Puerto Rican politician (born 1951)

José Luis "Nuno" López Muñoz (born November 11, 1951) is a Puerto Rican politician affiliated with the New Progressive Party (PNP). He was a member of the Puerto Rico House of Representatives for two separate instances (2001-2005, 2009–2017), representing District 1.

==Early years and studies==

José Luis López Muñoz was born in Humacao, Puerto Rico on November 11, 1951. He is the second of three children. He completed his elementary and high school studies in San Lorenzo, Puerto Rico, graduating from the José Campeche High School. He was also president of his Graduate Class.

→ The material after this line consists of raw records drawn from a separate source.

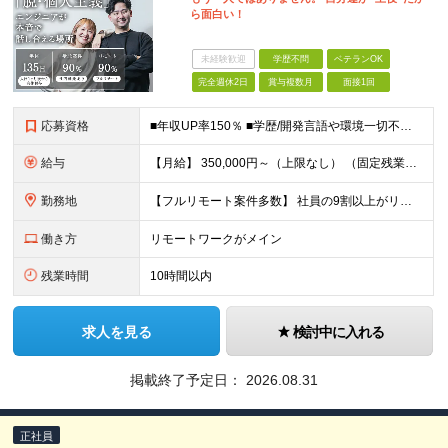
ら面白い！
未経験歓迎
学歴不問
ベテランOK
完全週休2日
賞与複数月
面接1回
応募資格
■年収UP率150％ ■学歴/開発言語や環境一切不問 ■第二新卒・既卒歓迎 ■経験浅め・ブランクがある方もOK！ 【必須条件】 インフラエンジニアの実務経験1年以上の方 ★PM/PLへのキャリアU
給与
【月給】 350,000円～（上限なし） （固定残業代20時間分16,600円～を含む） ∟経験やスキルにより、決定いたします。 ∟みなし残業代は、時間外労働の有無に関わらず支給します ∟20時間を超
勤務地
【フルリモート案件多数】 社員の9割以上がリモートワークを導入！ 【勤務地】 自宅／本社オフィス／大阪支社／東京23区内のプロジェクト先への勤務 ・プロジェクト先は、居住地やご自身の希望等を考慮の上
働き方
リモートワークがメイン
残業時間
10時間以内
求人を見る
検討中に入れる
掲載終了予定日：
2026.08.31
正社員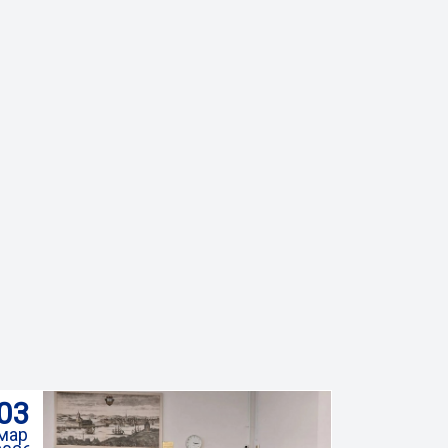
03
мар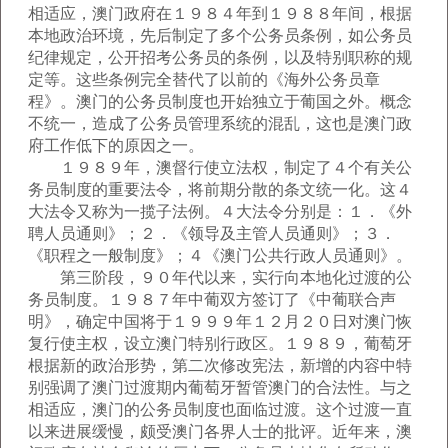
相适应，澳门政府在１９８４年到１９８８年间，根据
本地政治环境，先后制定了多个公务员条例，如公务员
纪律规定，公开招考公务员的条例，以及特别职称的规
定等。这些条例完全替代了以前的《海外公务员章
程》。澳门的公务员制度也开始独立于葡国之外。概念
不统一，造成了公务员管理系统的混乱，这也是澳门政
府工作低下的原因之一。
１９８９年，澳督行使立法权，制定了４个有关公
务员制度的重要法令，将前期分散的条文统一化。这４
大法令又称为一揽子法例。４大法令分别是：１．《外
聘人员通则》；２．《领导及主管人员通则》；３．
《职程之一般制度》；４《澳门公共行政人员通则》。
第三阶段，９０年代以来，实行向本地化过渡的公
务员制度。１９８７年中葡双方签订了《中葡联合声
明》，确定中国将于１９９９年１２月２０日对澳门恢
复行使主权，设立澳门特别行政区。１９８９，葡萄牙
根据新的政治形势，第二次修改宪法，新增的内容中特
别强调了澳门过渡期内葡萄牙暂管澳门的合法性。与之
相适应，澳门的公务员制度也面临过渡。这个过渡一直
以来进展缓慢，颇受澳门各界人士的批评。近年来，澳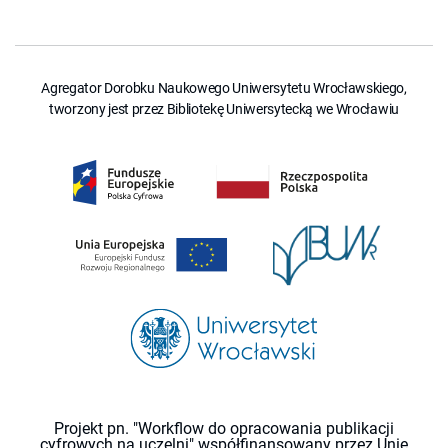
Agregator Dorobku Naukowego Uniwersytetu Wrocławskiego,
tworzony jest przez Bibliotekę Uniwersytecką we Wrocławiu
Projekt pn. "Workflow do opracowania publikacji
cyfrowych na uczelni" współfinansowany przez Unię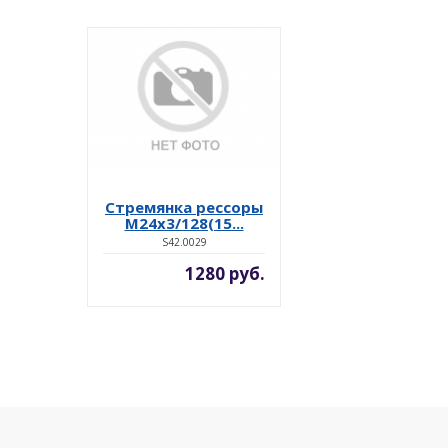
Стремянка рессоры
M24x3/128(15...
S42.0029
1280 руб.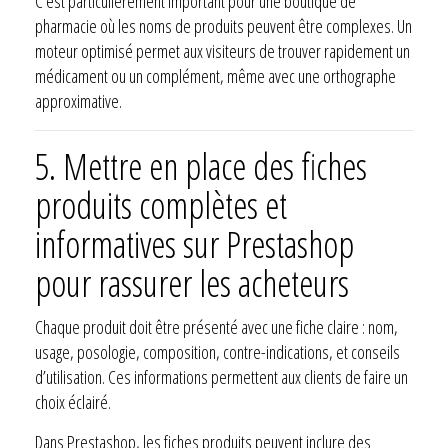
C’est particulièrement important pour une boutique de
pharmacie où les noms de produits peuvent être complexes. Un
moteur optimisé permet aux visiteurs de trouver rapidement un
médicament ou un complément, même avec une orthographe
approximative.
5. Mettre en place des fiches
produits complètes et
informatives sur Prestashop
pour rassurer les acheteurs
Chaque produit doit être présenté avec une fiche claire : nom,
usage, posologie, composition, contre-indications, et conseils
d’utilisation. Ces informations permettent aux clients de faire un
choix éclairé.
Dans Prestashop, les fiches produits peuvent inclure des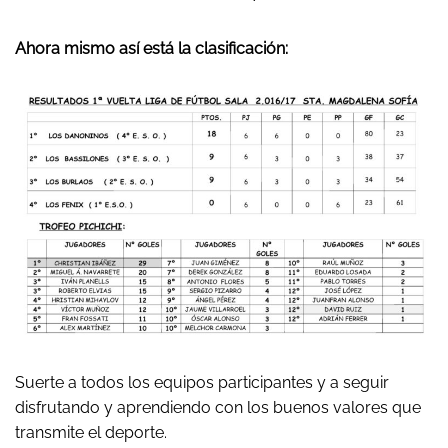
Ahora mismo así está la clasificación:
Suerte a todos los equipos participantes y a seguir
disfrutando y aprendiendo con los buenos valores que
transmite el deporte.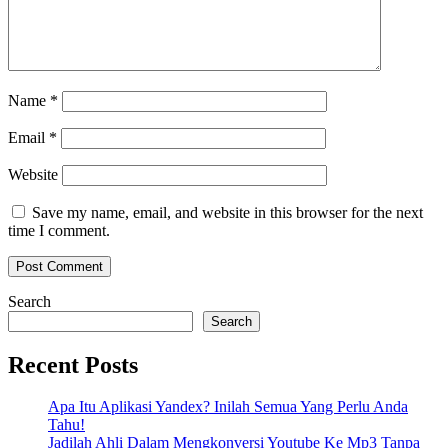
Name
*
Email
*
Website
Save my name, email, and website in this browser for the next
time I comment.
Search
Search
Recent Posts
Apa Itu Aplikasi Yandex? Inilah Semua Yang Perlu Anda
Tahu!
Jadilah Ahli Dalam Mengkonversi Youtube Ke Mp3 Tanpa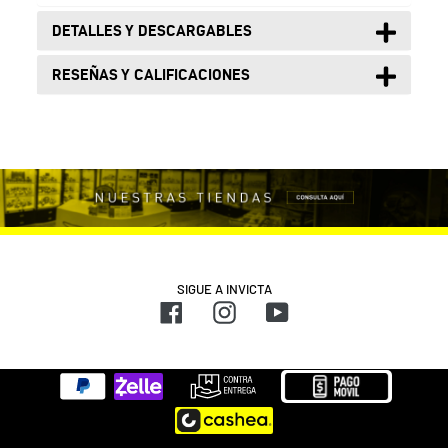
DETALLES Y DESCARGABLES
RESEÑAS Y CALIFICACIONES
SIGUE A INVICTA
Facebook
Instagram
YouTube
Métodos
de
pago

López completed a Bachelor's degree in Political Sciences from the Interamerican University of Puerto Rico.

==Political career==

In 1970, López became the president of the PNP Youth in San Lorenzo. Four years later, he was appointed to be Director of the PNP Youth statewide, which in turn, made him a member of the Party Board.

Since 1977, he has worked as Special Aide to then-Speaker of the House Angel Viera Martínez, Legislative Aide to the House of Representatives of Puerto Rico, and Executive Aide to the Speaker of the House.

López was first elected as Representative at the 2000 general election, where he defeated Carmen Yulín Cruz, from the PPD. However, López lost his chance for reelection when he was defeated at the 2003 primaries.

In 2008, López ran again, winning a slot first at the PNP primaries and then prevailing at the 2008 general election.

López was reelected at the 2012 general election.

López was defeated by Eddie Charbonier Chinea in the 2016 PNP Primaries.

==Personal life==

López is married and has six children.